Task to carry out: Every line below that has the word "username" counts once; report how many lines that makes, with no other words.

Data provided START

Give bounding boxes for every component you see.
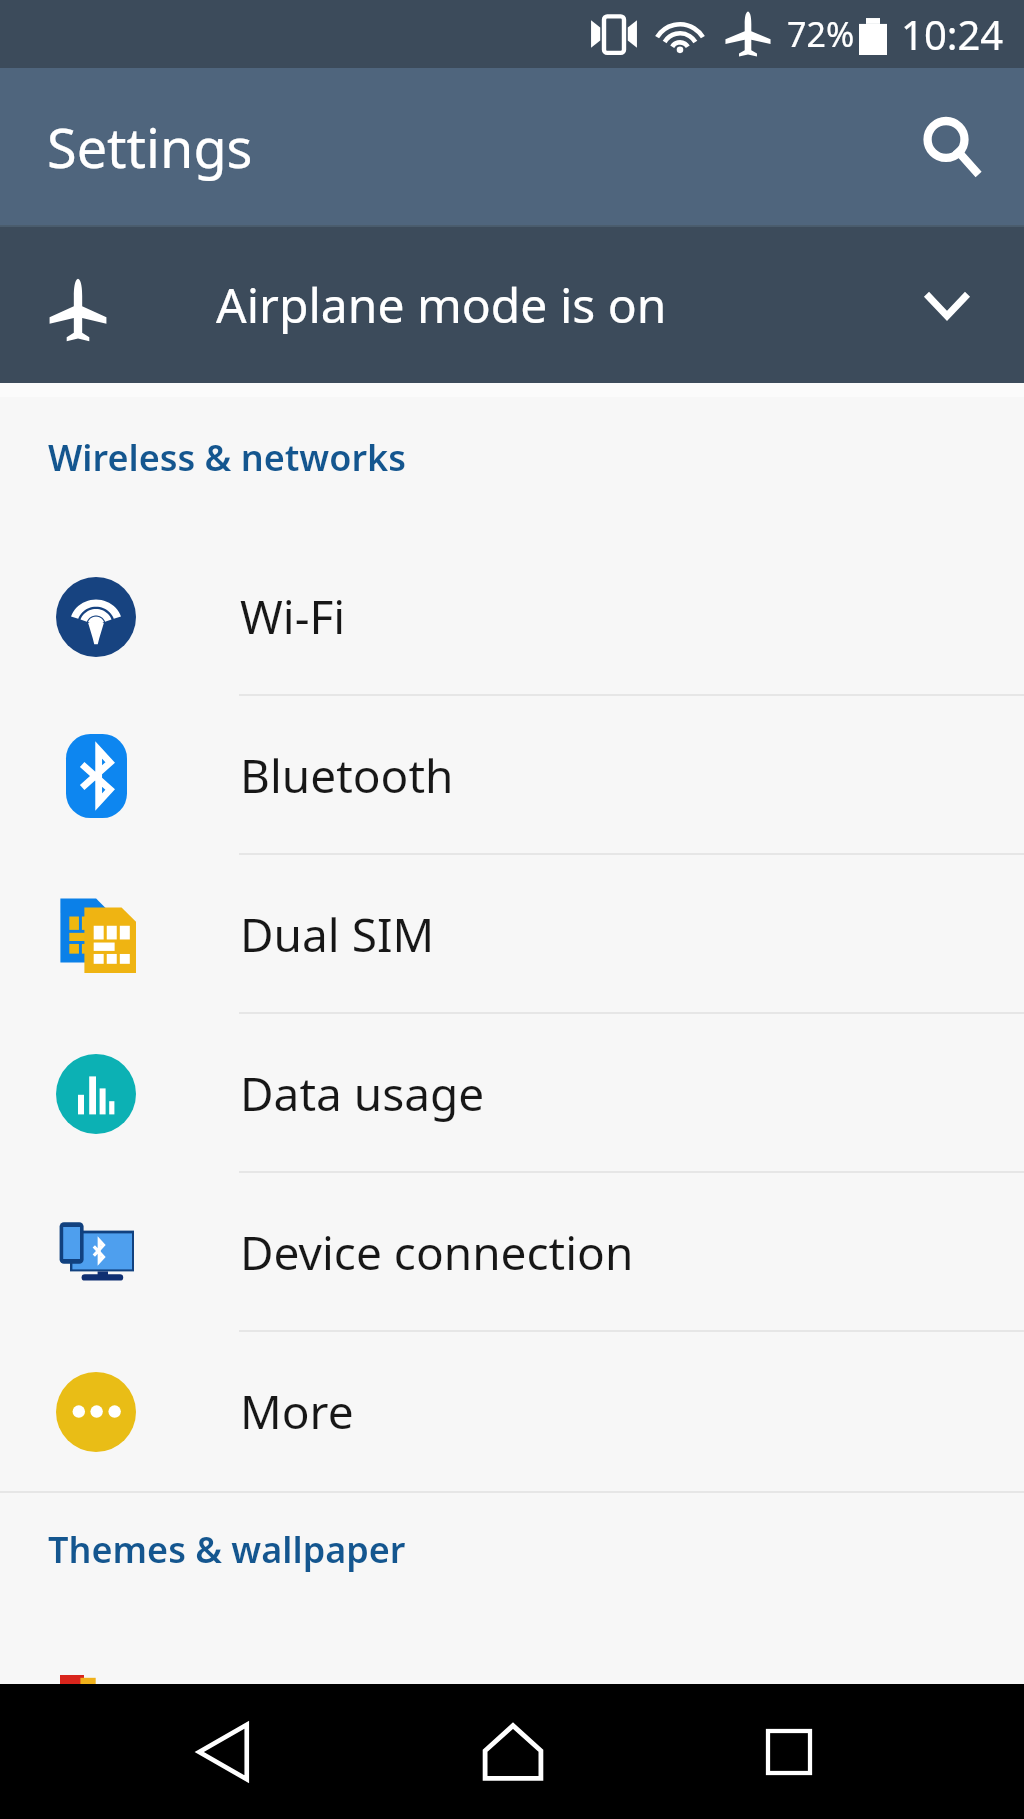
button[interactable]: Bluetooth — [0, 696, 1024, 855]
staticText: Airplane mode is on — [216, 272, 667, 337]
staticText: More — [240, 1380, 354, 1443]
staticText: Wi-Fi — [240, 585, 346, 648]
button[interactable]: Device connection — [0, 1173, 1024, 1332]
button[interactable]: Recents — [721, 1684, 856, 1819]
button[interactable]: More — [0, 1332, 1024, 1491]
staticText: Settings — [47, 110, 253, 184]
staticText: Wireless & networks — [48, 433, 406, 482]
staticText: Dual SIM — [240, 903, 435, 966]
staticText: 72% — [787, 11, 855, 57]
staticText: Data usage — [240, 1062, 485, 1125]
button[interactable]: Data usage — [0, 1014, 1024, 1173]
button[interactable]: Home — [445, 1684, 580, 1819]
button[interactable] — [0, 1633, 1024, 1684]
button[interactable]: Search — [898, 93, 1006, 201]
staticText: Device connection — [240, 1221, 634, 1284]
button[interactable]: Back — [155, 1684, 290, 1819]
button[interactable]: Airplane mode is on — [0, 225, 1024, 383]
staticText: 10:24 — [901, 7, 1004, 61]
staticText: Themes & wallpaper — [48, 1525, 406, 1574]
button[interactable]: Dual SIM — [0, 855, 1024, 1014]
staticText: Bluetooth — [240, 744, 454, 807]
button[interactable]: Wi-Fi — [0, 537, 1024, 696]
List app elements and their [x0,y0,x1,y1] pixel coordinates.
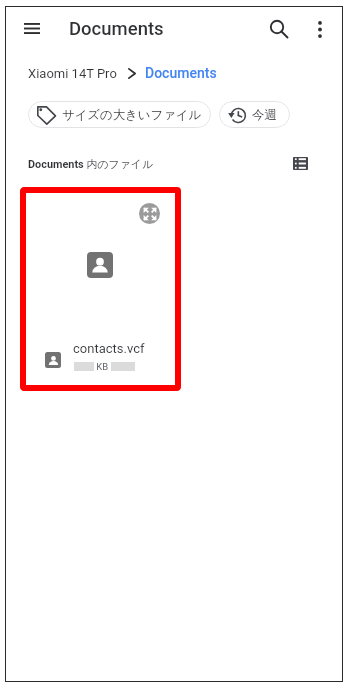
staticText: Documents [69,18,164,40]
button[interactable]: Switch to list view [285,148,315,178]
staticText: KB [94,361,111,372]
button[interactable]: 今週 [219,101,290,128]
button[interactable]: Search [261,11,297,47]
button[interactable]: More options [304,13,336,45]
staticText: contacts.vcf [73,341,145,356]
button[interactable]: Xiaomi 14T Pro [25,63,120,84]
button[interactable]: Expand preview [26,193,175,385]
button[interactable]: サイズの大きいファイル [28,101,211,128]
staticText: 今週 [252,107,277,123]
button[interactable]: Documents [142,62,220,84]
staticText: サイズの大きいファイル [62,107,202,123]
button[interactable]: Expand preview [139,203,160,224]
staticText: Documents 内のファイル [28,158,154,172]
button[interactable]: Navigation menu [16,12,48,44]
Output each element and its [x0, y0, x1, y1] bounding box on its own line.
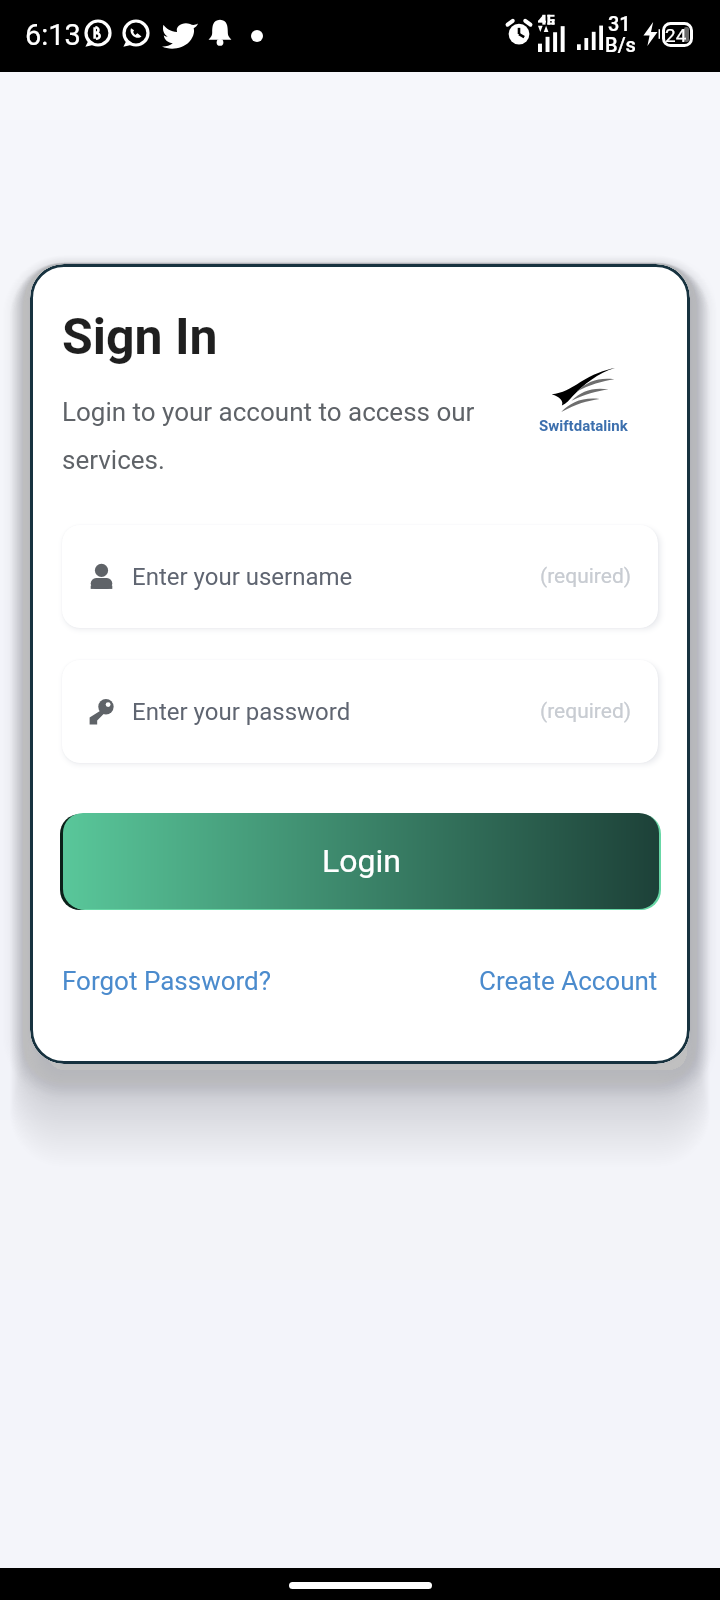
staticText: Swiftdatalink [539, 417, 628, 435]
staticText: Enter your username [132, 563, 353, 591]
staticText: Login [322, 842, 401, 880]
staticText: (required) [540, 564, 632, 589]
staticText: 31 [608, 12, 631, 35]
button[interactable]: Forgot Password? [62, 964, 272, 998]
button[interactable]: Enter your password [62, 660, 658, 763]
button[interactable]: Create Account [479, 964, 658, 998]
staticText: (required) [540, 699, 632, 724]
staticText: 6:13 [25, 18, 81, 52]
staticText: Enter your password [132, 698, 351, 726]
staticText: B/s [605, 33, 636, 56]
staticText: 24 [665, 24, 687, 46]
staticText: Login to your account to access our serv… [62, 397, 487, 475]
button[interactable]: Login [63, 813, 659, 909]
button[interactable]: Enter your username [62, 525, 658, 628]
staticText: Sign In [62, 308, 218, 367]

Data provided END

Response below: 2